🤖 AI Summary
This work addresses the performance bottleneck of large language models caused by the scarcity of high-quality data and escalating communication overhead. To overcome these limitations, the authors propose a token-level adaptive implicit chain-of-thought mechanism that dynamically generates variable-length reasoning trajectories during single-stage general pretraining—without requiring explicit annotations—and adaptively allocates computational resources based on task difficulty.
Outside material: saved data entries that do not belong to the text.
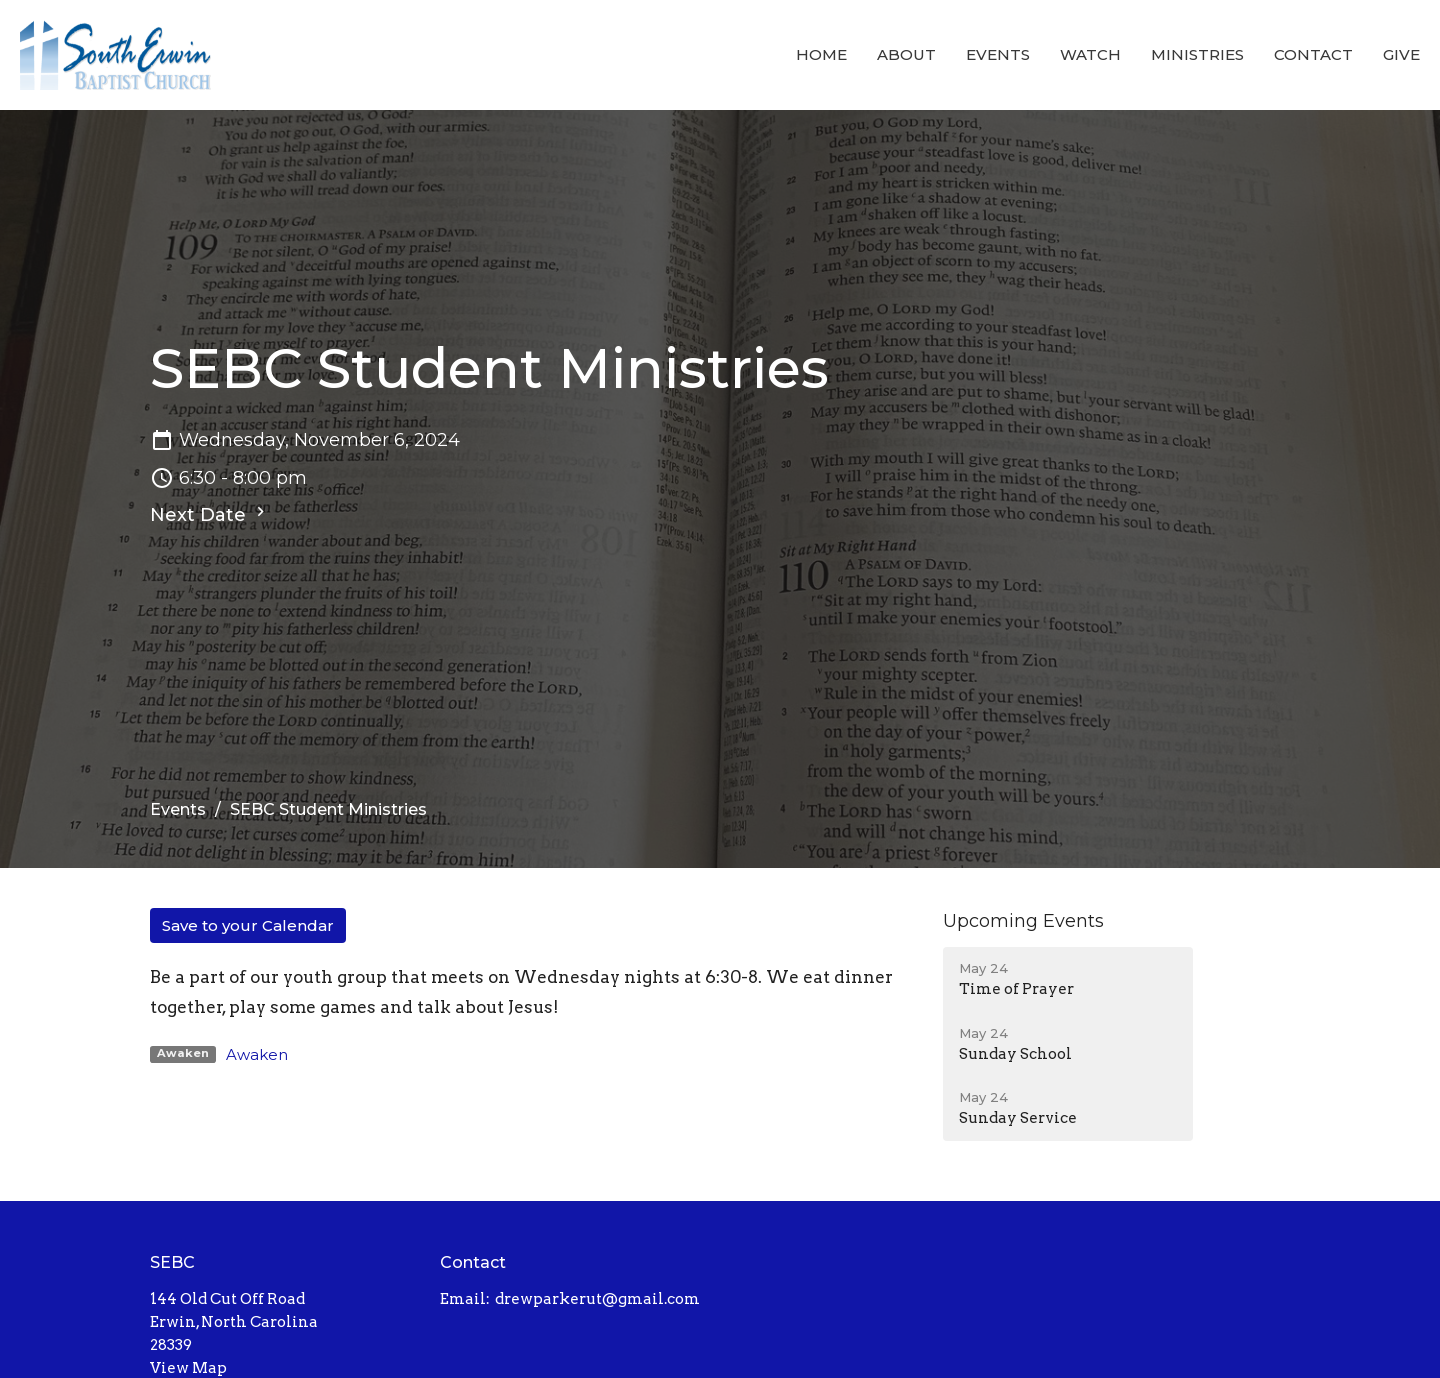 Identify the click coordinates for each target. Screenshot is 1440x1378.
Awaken (257, 1054)
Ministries (1197, 54)
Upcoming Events (1023, 921)
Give (1401, 54)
Built upon the Llama architecture, the approach integrates implicit chain-of-thought generation with a token-level halting strategy, achieving significantly lower language modeling perplexity at reduced training FLOPs while consistently improving accuracy across a range of downstream tasks.
📝 Abstract
Scaling large language models by increasing parameters and training data is increasingly constrained by limited high-quality corpora and rising communication costs. This work explores an alternative axis: increasing per-token computation without expanding parameters, by internalizing latent Chain-of-Thought (CoT) into pretraining. We propose Pretraining with Token-Level Adaptive Latent CoT (adaptive latent CoT), where the model generates a variable-length latent CoT trajectory before emitting each token -- allocating longer trajectories to difficult tokens and shorter (or even zero) trajectories to easy ones. Importantly, this behavior emerges naturally from one-stage pretraining on general text and reduces computation in both training and inference via token-wise adaptive halting. Experiments with Llama architectures show that adaptive latent CoT consistently improves language modeling perplexity and broad downstream accuracy, even with fewer training FLOPs than prior recurrent baselines.